Task objective:
Across the records, find how many lines include the string "other" and answer with only the figure.

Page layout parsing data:
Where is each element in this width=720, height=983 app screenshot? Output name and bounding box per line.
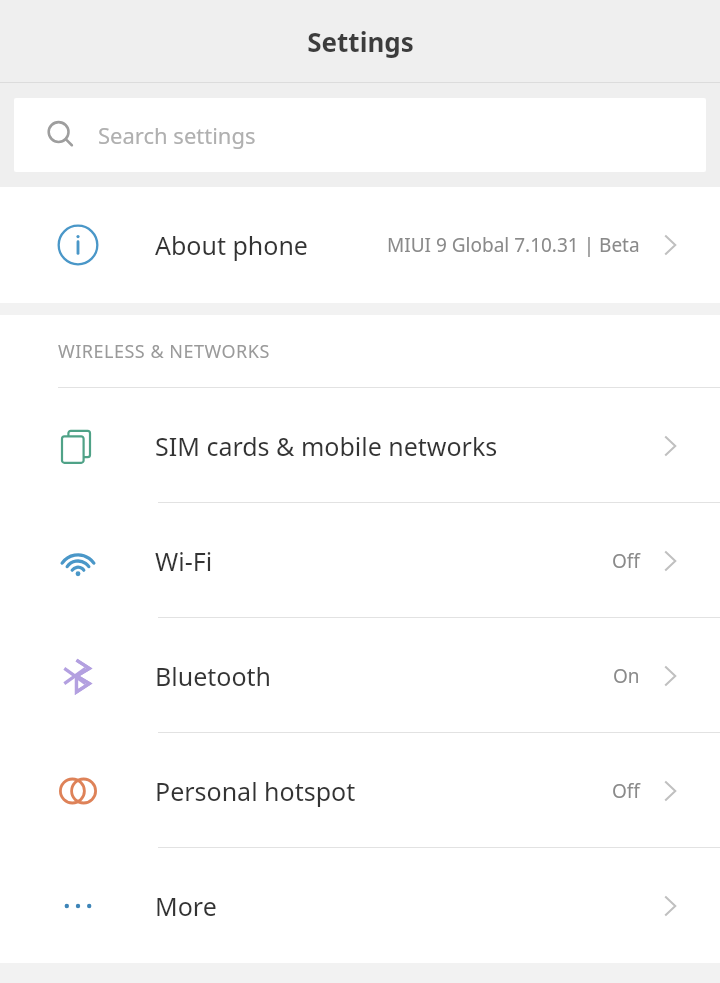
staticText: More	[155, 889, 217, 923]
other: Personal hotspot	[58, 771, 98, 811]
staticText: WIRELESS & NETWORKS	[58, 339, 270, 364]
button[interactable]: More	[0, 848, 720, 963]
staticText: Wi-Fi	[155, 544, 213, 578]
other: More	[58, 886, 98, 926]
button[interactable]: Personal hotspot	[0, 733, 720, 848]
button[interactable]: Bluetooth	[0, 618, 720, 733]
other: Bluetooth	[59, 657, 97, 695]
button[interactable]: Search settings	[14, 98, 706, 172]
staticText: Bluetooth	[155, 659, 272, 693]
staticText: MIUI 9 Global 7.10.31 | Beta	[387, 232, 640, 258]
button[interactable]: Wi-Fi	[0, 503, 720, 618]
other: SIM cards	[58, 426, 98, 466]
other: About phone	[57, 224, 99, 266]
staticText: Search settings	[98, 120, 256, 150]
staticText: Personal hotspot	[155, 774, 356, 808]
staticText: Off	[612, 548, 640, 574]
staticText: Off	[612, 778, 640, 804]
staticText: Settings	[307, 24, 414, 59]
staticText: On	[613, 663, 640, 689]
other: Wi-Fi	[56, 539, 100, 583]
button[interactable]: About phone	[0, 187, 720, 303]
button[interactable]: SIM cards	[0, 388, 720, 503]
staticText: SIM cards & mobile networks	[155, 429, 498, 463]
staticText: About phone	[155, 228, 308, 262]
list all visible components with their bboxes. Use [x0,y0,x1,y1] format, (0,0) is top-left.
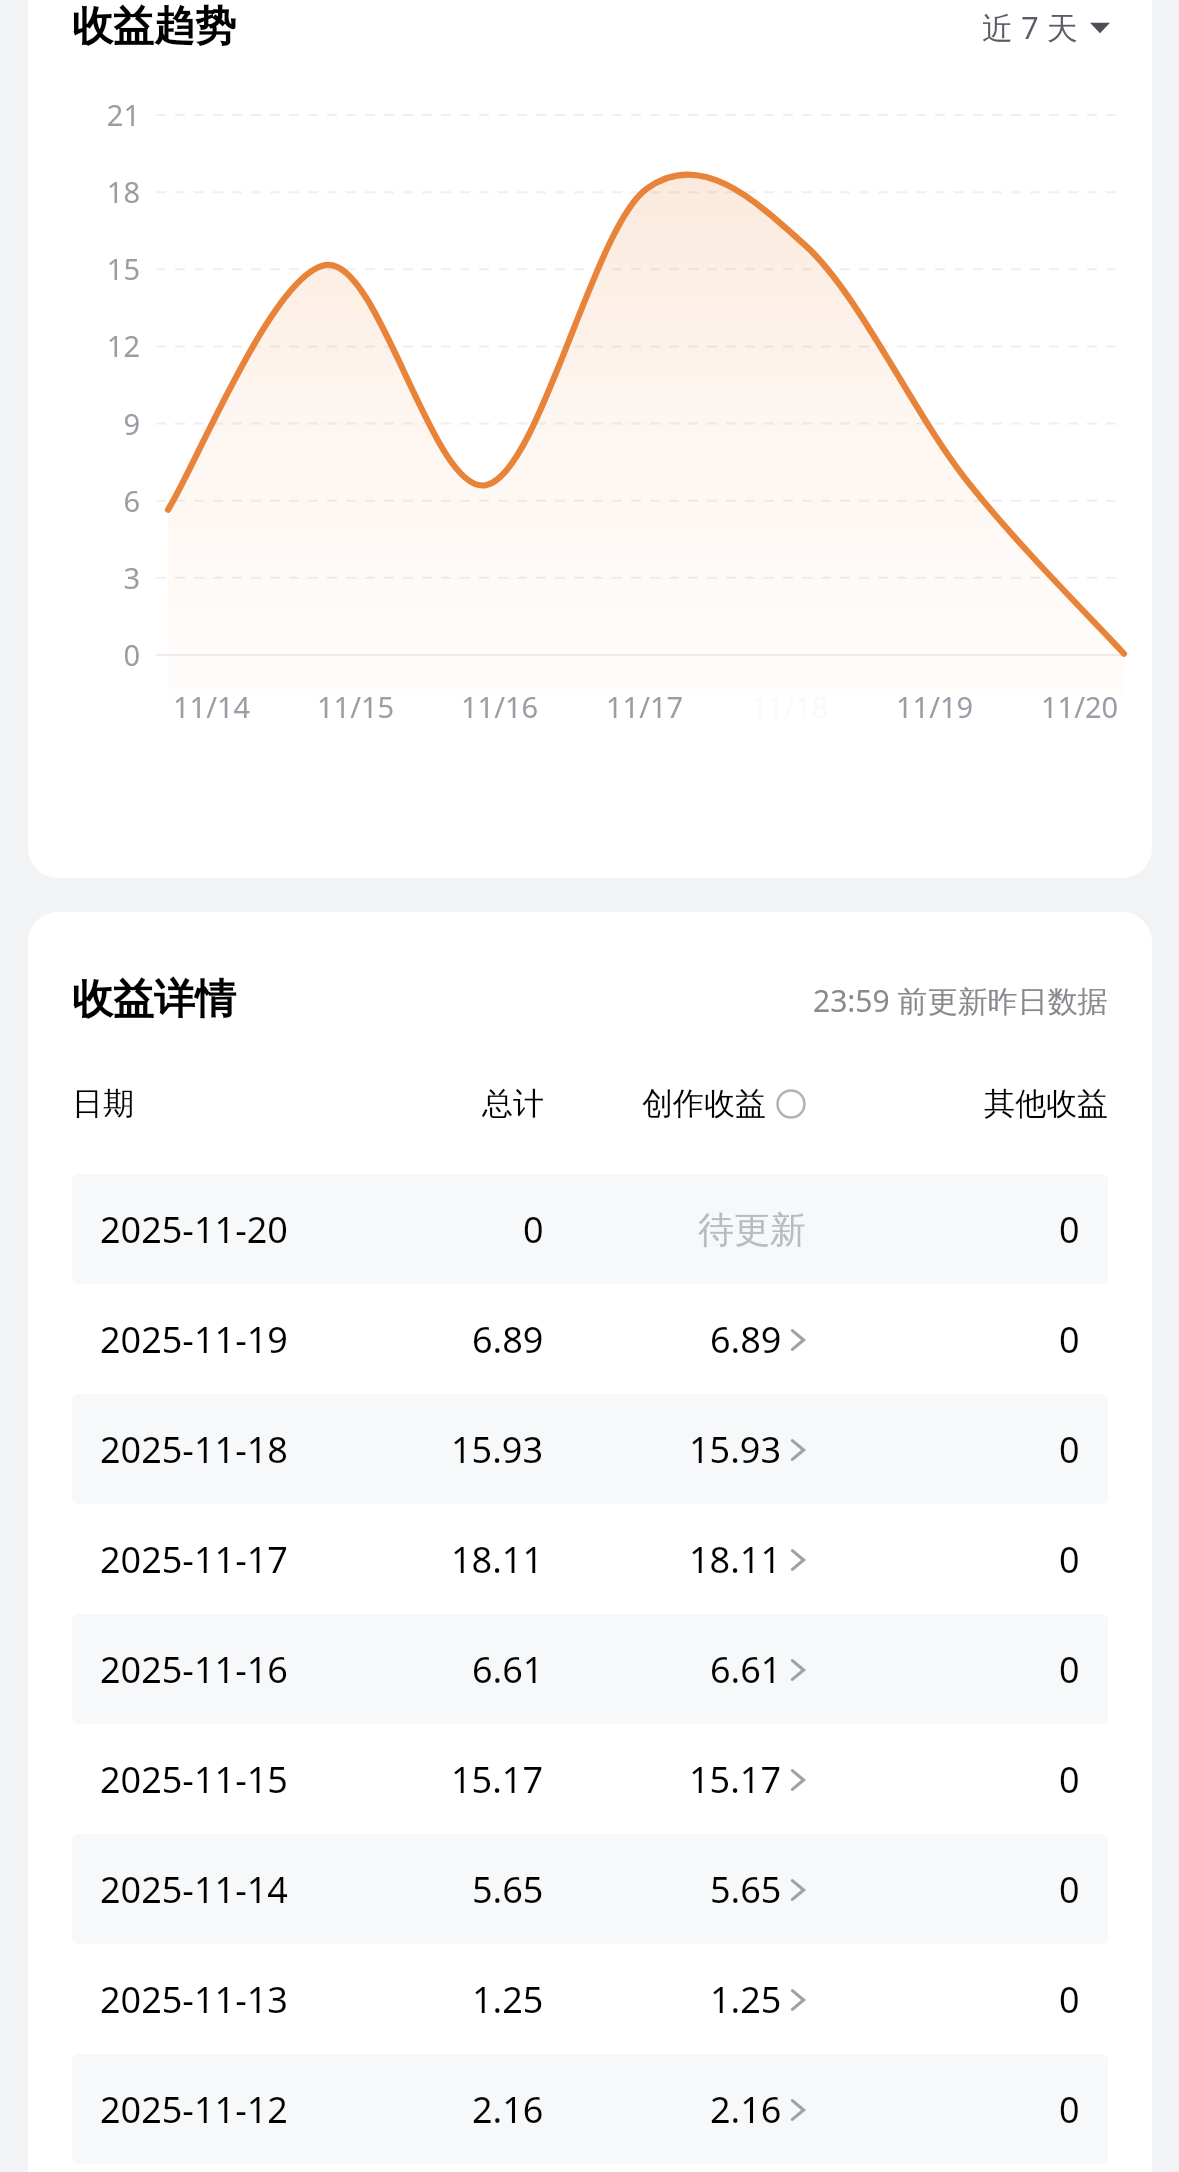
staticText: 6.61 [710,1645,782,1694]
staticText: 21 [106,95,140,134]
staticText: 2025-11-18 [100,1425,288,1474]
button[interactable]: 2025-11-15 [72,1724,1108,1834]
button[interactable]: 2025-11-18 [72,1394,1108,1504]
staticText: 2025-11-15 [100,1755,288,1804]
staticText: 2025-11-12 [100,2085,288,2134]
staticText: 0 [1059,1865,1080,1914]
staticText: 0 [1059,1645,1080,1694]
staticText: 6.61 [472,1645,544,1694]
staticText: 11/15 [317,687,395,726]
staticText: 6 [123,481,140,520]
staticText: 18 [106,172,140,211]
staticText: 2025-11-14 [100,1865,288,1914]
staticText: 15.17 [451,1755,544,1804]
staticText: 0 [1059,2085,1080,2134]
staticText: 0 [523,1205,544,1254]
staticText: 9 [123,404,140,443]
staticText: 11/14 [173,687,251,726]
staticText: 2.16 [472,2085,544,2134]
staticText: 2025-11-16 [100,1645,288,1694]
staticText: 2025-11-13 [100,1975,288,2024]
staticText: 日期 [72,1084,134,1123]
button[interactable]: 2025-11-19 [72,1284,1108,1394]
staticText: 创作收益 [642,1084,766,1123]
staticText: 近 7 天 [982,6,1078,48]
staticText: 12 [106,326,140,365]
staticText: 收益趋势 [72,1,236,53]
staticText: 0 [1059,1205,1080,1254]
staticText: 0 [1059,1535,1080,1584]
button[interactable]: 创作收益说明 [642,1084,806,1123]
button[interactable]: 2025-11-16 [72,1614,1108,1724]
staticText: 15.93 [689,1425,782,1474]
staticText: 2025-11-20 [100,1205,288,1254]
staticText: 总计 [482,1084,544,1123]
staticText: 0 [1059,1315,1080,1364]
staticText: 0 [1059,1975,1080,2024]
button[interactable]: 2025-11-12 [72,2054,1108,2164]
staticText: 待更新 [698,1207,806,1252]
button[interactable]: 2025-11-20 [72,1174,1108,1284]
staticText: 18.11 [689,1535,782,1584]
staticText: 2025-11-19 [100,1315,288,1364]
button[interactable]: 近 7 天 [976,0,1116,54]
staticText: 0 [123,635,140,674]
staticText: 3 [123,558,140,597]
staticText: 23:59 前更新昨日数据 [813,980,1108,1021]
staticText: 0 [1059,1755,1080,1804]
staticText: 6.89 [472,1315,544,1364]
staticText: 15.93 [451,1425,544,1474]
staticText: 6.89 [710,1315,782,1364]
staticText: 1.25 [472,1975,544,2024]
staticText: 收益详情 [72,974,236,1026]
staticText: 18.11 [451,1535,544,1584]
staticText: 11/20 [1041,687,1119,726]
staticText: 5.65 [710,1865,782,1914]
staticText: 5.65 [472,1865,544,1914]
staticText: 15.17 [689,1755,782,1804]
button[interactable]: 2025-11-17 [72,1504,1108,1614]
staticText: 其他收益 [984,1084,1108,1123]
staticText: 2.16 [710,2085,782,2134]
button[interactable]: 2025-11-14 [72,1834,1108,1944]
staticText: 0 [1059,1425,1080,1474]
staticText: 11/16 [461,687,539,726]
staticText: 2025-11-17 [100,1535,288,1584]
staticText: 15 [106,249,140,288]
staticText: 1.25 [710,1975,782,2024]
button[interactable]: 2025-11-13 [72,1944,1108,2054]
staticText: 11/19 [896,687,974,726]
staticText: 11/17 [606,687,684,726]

Exercise result:
6